Information:
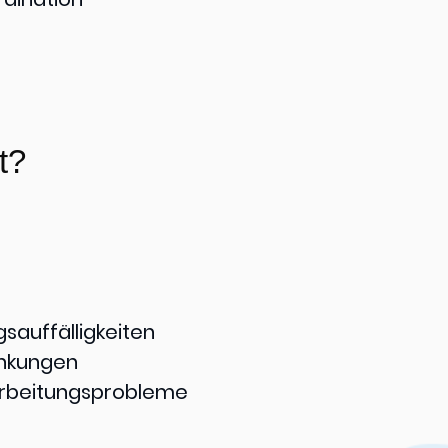
t?
auffälligkeiten
ankungen
rarbeitungsprobleme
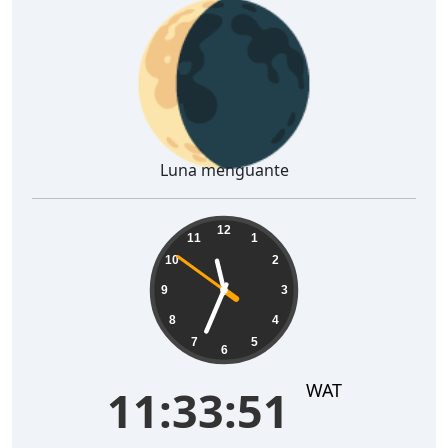
🌘
Luna menguante
11:33:52
12
11
1
10
2
9
3
8
4
7
5
6
WAT
11:33:52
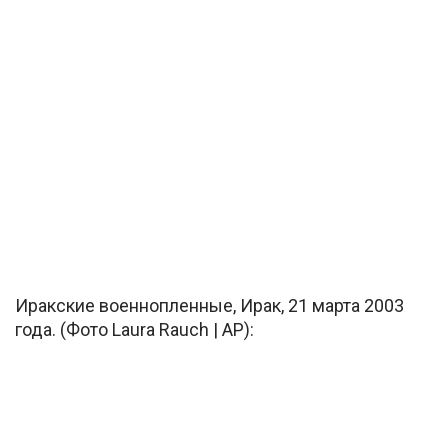
Иракские военнопленные, Ирак, 21 марта 2003
года. (Фото Laura Rauch | AP):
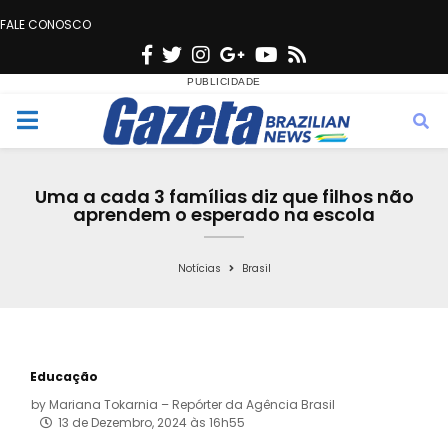
FALE CONOSCO
F
T
I
G
Y
R
a
w
n
o
o
s
c
i
s
o
u
s
M
e
t
t
g
t
e
b
t
a
l
u
Uma a cada 3 famílias diz que filhos não
o
e
g
e
b
aprendem o esperado na escola
n
o
r
r
e
k
a
Notícias
Brasil
u
m
Educação
by
Mariana Tokarnia – Repórter da Agência Brasil
13 de Dezembro, 2024 às 16h55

Prompt: Please give only the number of lines above that contain "Brasil".

Response for this exercise: 2